(Dataset entries)
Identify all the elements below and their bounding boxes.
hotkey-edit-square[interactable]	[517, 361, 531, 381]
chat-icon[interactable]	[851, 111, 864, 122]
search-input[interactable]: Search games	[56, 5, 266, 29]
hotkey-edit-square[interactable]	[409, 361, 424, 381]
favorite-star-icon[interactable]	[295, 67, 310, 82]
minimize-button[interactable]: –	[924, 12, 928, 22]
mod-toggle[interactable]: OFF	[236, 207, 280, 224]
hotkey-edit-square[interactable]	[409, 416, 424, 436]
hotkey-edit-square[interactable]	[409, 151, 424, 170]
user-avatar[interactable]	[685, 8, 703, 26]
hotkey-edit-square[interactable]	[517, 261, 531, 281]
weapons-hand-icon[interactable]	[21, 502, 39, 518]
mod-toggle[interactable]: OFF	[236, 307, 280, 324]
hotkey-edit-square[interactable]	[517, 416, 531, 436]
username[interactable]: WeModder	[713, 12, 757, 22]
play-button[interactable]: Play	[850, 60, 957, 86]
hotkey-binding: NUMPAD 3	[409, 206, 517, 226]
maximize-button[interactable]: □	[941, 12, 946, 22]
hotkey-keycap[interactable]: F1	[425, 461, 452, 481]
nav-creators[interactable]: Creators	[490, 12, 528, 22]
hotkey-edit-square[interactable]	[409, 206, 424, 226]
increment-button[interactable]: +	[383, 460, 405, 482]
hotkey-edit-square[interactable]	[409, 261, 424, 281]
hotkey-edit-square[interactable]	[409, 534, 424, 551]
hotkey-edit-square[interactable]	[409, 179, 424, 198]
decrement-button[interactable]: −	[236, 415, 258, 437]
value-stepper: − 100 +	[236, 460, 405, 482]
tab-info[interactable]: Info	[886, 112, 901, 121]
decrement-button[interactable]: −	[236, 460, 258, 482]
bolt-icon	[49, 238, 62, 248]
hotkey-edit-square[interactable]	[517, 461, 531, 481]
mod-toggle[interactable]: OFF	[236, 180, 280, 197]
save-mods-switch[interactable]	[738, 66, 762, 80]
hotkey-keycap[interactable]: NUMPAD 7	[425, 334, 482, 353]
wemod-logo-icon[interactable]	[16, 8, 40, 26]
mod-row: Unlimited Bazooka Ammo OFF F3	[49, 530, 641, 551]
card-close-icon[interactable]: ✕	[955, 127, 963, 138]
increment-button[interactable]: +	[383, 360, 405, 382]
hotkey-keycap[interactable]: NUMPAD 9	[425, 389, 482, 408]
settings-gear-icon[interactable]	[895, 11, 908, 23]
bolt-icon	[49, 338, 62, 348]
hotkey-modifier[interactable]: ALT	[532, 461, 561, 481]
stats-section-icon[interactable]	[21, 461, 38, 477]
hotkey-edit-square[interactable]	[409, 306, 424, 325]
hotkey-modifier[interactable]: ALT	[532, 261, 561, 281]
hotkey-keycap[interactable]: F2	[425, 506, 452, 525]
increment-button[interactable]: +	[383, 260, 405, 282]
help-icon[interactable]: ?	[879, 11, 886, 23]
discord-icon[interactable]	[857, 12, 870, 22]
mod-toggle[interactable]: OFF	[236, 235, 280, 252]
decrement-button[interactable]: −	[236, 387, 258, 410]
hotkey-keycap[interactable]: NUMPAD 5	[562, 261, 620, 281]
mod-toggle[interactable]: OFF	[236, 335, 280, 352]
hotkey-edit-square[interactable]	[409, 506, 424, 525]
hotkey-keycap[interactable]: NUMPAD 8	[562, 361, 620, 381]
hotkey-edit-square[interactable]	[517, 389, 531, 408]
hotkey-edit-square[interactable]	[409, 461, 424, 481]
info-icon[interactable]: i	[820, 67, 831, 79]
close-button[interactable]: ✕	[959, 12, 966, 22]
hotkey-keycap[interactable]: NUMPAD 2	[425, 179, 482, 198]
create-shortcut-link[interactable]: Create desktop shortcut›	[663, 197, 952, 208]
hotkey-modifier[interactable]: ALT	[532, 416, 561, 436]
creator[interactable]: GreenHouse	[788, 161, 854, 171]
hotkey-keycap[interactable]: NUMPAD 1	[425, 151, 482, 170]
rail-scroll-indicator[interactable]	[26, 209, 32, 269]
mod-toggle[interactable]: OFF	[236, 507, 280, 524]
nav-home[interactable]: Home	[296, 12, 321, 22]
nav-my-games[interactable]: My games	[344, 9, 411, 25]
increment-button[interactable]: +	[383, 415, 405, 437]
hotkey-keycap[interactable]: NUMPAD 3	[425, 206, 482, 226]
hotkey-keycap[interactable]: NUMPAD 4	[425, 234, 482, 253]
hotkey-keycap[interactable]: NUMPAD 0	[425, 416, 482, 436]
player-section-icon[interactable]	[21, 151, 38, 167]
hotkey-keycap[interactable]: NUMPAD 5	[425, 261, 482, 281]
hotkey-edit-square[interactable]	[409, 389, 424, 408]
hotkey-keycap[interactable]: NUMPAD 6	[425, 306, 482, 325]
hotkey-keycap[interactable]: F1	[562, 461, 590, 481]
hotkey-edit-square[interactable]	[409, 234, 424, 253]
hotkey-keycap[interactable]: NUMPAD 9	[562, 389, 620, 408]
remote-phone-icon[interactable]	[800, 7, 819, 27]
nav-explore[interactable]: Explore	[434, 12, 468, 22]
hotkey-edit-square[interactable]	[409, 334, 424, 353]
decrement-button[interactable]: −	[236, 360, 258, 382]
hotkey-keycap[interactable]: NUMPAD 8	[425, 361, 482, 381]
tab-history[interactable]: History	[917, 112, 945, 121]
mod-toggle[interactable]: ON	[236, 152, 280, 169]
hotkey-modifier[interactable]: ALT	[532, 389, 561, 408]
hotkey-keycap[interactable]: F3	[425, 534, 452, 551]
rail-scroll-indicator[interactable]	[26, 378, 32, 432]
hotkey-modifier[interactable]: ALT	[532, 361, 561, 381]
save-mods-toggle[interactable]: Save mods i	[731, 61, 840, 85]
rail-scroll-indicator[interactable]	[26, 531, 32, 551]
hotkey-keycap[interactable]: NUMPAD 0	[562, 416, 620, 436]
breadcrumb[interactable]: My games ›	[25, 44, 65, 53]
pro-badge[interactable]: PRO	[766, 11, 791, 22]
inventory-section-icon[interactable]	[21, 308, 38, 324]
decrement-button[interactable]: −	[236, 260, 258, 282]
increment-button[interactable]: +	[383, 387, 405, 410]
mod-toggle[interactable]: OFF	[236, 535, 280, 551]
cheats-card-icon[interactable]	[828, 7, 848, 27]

- **WHAT TO PRODUCE**: Write out the data again in full. Match it exactly.

- **RESPONSE**:
Identify all the elements below and their bounding boxes.
hotkey-edit-square[interactable]	[517, 361, 531, 381]
chat-icon[interactable]	[851, 111, 864, 122]
search-input[interactable]: Search games	[56, 5, 266, 29]
hotkey-edit-square[interactable]	[409, 361, 424, 381]
favorite-star-icon[interactable]	[295, 67, 310, 82]
minimize-button[interactable]: –	[924, 12, 928, 22]
mod-toggle[interactable]: OFF	[236, 207, 280, 224]
hotkey-edit-square[interactable]	[409, 416, 424, 436]
hotkey-edit-square[interactable]	[409, 151, 424, 170]
user-avatar[interactable]	[685, 8, 703, 26]
hotkey-edit-square[interactable]	[517, 261, 531, 281]
weapons-hand-icon[interactable]	[21, 502, 39, 518]
mod-toggle[interactable]: OFF	[236, 307, 280, 324]
hotkey-edit-square[interactable]	[517, 416, 531, 436]
username[interactable]: WeModder	[713, 12, 757, 22]
play-button[interactable]: Play	[850, 60, 957, 86]
hotkey-binding: NUMPAD 3	[409, 206, 517, 226]
maximize-button[interactable]: □	[941, 12, 946, 22]
hotkey-keycap[interactable]: F1	[425, 461, 452, 481]
nav-creators[interactable]: Creators	[490, 12, 528, 22]
hotkey-edit-square[interactable]	[409, 206, 424, 226]
increment-button[interactable]: +	[383, 460, 405, 482]
hotkey-edit-square[interactable]	[409, 261, 424, 281]
hotkey-edit-square[interactable]	[409, 534, 424, 551]
hotkey-edit-square[interactable]	[409, 179, 424, 198]
decrement-button[interactable]: −	[236, 415, 258, 437]
value-stepper: − 100 +	[236, 460, 405, 482]
tab-info[interactable]: Info	[886, 112, 901, 121]
decrement-button[interactable]: −	[236, 460, 258, 482]
bolt-icon	[49, 238, 62, 248]
hotkey-edit-square[interactable]	[517, 461, 531, 481]
mod-toggle[interactable]: OFF	[236, 180, 280, 197]
save-mods-switch[interactable]	[738, 66, 762, 80]
hotkey-keycap[interactable]: NUMPAD 7	[425, 334, 482, 353]
wemod-logo-icon[interactable]	[16, 8, 40, 26]
mod-row: Unlimited Bazooka Ammo OFF F3	[49, 530, 641, 551]
card-close-icon[interactable]: ✕	[955, 127, 963, 138]
increment-button[interactable]: +	[383, 360, 405, 382]
hotkey-keycap[interactable]: NUMPAD 9	[425, 389, 482, 408]
settings-gear-icon[interactable]	[895, 11, 908, 23]
bolt-icon	[49, 338, 62, 348]
hotkey-modifier[interactable]: ALT	[532, 461, 561, 481]
stats-section-icon[interactable]	[21, 461, 38, 477]
hotkey-edit-square[interactable]	[409, 306, 424, 325]
hotkey-modifier[interactable]: ALT	[532, 261, 561, 281]
hotkey-keycap[interactable]: F2	[425, 506, 452, 525]
increment-button[interactable]: +	[383, 260, 405, 282]
help-icon[interactable]: ?	[879, 11, 886, 23]
discord-icon[interactable]	[857, 12, 870, 22]
mod-toggle[interactable]: OFF	[236, 235, 280, 252]
decrement-button[interactable]: −	[236, 387, 258, 410]
hotkey-keycap[interactable]: NUMPAD 5	[562, 261, 620, 281]
mod-toggle[interactable]: OFF	[236, 335, 280, 352]
hotkey-edit-square[interactable]	[409, 506, 424, 525]
hotkey-keycap[interactable]: NUMPAD 8	[562, 361, 620, 381]
hotkey-edit-square[interactable]	[517, 389, 531, 408]
hotkey-edit-square[interactable]	[409, 461, 424, 481]
info-icon[interactable]: i	[820, 67, 831, 79]
close-button[interactable]: ✕	[959, 12, 966, 22]
hotkey-keycap[interactable]: NUMPAD 2	[425, 179, 482, 198]
create-shortcut-link[interactable]: Create desktop shortcut›	[663, 197, 952, 208]
hotkey-modifier[interactable]: ALT	[532, 416, 561, 436]
creator[interactable]: GreenHouse	[788, 161, 854, 171]
hotkey-keycap[interactable]: NUMPAD 1	[425, 151, 482, 170]
rail-scroll-indicator[interactable]	[26, 209, 32, 269]
mod-toggle[interactable]: OFF	[236, 507, 280, 524]
nav-home[interactable]: Home	[296, 12, 321, 22]
nav-my-games[interactable]: My games	[344, 9, 411, 25]
increment-button[interactable]: +	[383, 415, 405, 437]
hotkey-keycap[interactable]: NUMPAD 3	[425, 206, 482, 226]
hotkey-keycap[interactable]: NUMPAD 4	[425, 234, 482, 253]
hotkey-keycap[interactable]: NUMPAD 0	[425, 416, 482, 436]
player-section-icon[interactable]	[21, 151, 38, 167]
hotkey-keycap[interactable]: NUMPAD 5	[425, 261, 482, 281]
hotkey-edit-square[interactable]	[409, 389, 424, 408]
hotkey-keycap[interactable]: NUMPAD 6	[425, 306, 482, 325]
hotkey-keycap[interactable]: F1	[562, 461, 590, 481]
hotkey-edit-square[interactable]	[409, 234, 424, 253]
hotkey-keycap[interactable]: NUMPAD 9	[562, 389, 620, 408]
remote-phone-icon[interactable]	[800, 7, 819, 27]
nav-explore[interactable]: Explore	[434, 12, 468, 22]
hotkey-edit-square[interactable]	[409, 334, 424, 353]
decrement-button[interactable]: −	[236, 360, 258, 382]
hotkey-keycap[interactable]: NUMPAD 8	[425, 361, 482, 381]
tab-history[interactable]: History	[917, 112, 945, 121]
mod-toggle[interactable]: ON	[236, 152, 280, 169]
hotkey-modifier[interactable]: ALT	[532, 389, 561, 408]
hotkey-keycap[interactable]: F3	[425, 534, 452, 551]
rail-scroll-indicator[interactable]	[26, 378, 32, 432]
hotkey-modifier[interactable]: ALT	[532, 361, 561, 381]
save-mods-toggle[interactable]: Save mods i	[731, 61, 840, 85]
rail-scroll-indicator[interactable]	[26, 531, 32, 551]
hotkey-keycap[interactable]: NUMPAD 0	[562, 416, 620, 436]
breadcrumb[interactable]: My games ›	[25, 44, 65, 53]
pro-badge[interactable]: PRO	[766, 11, 791, 22]
inventory-section-icon[interactable]	[21, 308, 38, 324]
decrement-button[interactable]: −	[236, 260, 258, 282]
increment-button[interactable]: +	[383, 387, 405, 410]
mod-toggle[interactable]: OFF	[236, 535, 280, 551]
cheats-card-icon[interactable]	[828, 7, 848, 27]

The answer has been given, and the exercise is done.